Category Archives: Faith

A Journey of Faith

Last year sometime, we got a DVD in the mail from the monks at Clear Creek Abbey in Oklahoma, northeast of Tulsa. It shows them going through their days: praying, singing, and working. “Ora et Labora” is one of their mottos: Pray and work.

We have no idea why we were sent this. We probably got on their mailing list through another Catholic organization we support or something. And they were probably hoping to elicit a donation from us.

Frankly, I thought the video was a little boring, although it was interesting in its way. Kevin, on the other hand, was fascinated by it. He watched it over and over, usually while he was doing other things.

Fast forward to February of this year, Friday the 18th to be exact (according to Kevin).

For a couple of months around that time, there was a table in the commons of our church with used religious items and a box for donations. Kevin saw a Benedictine medal on the table. Two inches in diameter, the medal is pretty heavy and made of some kind of metal. It commemorates the 150th anniversary of the Benedictine sisters’ coming to America.

He paid a dollar for it, but that medal has become immeasurably valuable to him.

That very day, he put it on a chain and started wearing it, and it inspired him to research all of the inscriptions on it, which led him to research the Benedictine order.

Then, on July 3, our new priest Father Tony blessed the medal, and he’s worn it ever since.

At that point, Kevin says he began to officially live his life as a spiritual Benedictine oblate.

The word oblate means “to offer.” An oblate in the Benedictine order is a lay person, meaning someone out “in the world” as opposed to in a monastery, who follows the Rule of St. Benedict, while possibly also being fathers and husbands (or mothers and wives, since women can be oblates, as well).

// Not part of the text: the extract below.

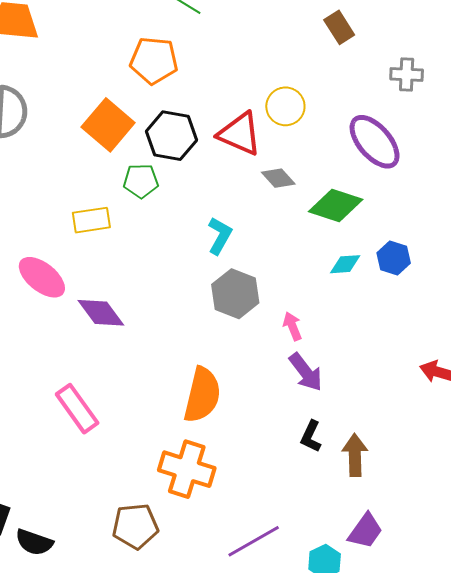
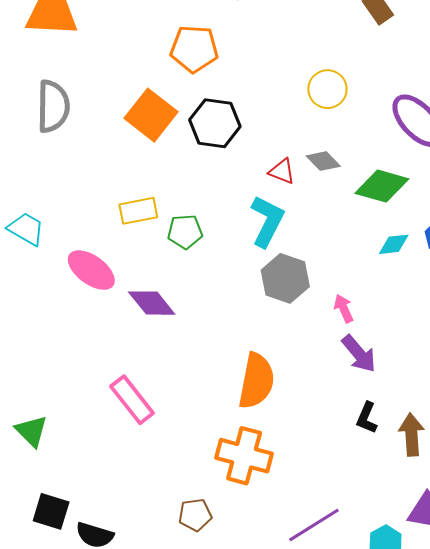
red triangle: (240, 134) -> (282, 171), moved, size x0.6
green pentagon: (141, 181) -> (185, 232), moved
cyan L-shape: (220, 236) -> (267, 221), size x1.4
brown pentagon: (135, 526) -> (195, 515), size x0.7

On July 15, Kevin emailed Father Joseph Mary Lukyamuzi, director of oblate formation at Mary Mother of the Church Abbey in Richmond, who encouraged him to continue on his path, offering his assistance along the way.

And then, today, Kevin’s journey came full-circle: The Clear Creek Abbey rosary we ordered earlier this week came in the mail.

All that time Kevin watched the Clear Creek video, he didn’t realize that the monks he was watching were Benedictine monks. At that time, he hadn’t studied anything about the Benedictines (or any of the many orders), and the video doesn’t spend a lot of time on the distinction. It wasn’t until he’d begun researching the order that it hit him.

God does work in mysterious ways, doesn’t He? :)

Jesus in Stained Glass

I’ve been wanting to get a good shot of this amazing stained glass window (at
Sacred Heart Catholic Church in Danville, Virginia
) for a long time now, but usually there’s so much light that the entire image just washes away to white.

This day, though, I must’ve been there at the right time.

Even though the color’s still a little off and some detail is gone, especially at this size and DPI, at least you can see what it’s a picture of: Jesus with his Sacred Heart, surrounded by angels.

When I was about ten, I made a little mushroom sun catcher. It looks like stained glass, but is really plastic chips that melted in the oven. (I still have it in my “specials” box. :P)

Well, since then, I’ve been fascinated by stained glass. I hope one day I’ll get to learn how to do it for real.

Husk

It caught my eye as we were walking the other day.

A husk.

Kevin kicked it.

It was empty and brittle.

Yeah, I was a little grossed out.

It was pretty big, bigger than a quarter. A bug…

A shed skin.

Something crawled out of there.

And it made me think…

How often have I felt like that?

A shell of myself.

Numb.

All the color drained from my world.

It’s been a while,

but I have been a husk of myself before.

And most people probably didn’t even know.

Because I was smiling. And laughing. And singing.

As usual.

I was a great faker, the real me shrunk up so small inside.

So weak. So scared.

Maybe I needed to be there in order to get here.

Maybe I needed to experience the husk to appreciate the whole.

The Two Who Stayed

In the end, there were only two, his mother Mary and his apostle John.

Is it any wonder that Mary was assumed into Heaven and that John was the only apostle whose life didn’t end in tragedy?

All the other 12 apostles — with the exception of Judas, who committed suicide — were martyred for the faith.

[Taken today at Sacred Heart’s chapel. One of the 12 stations of the cross, it was handmade years ago and was in the old church building up on West Main Street.]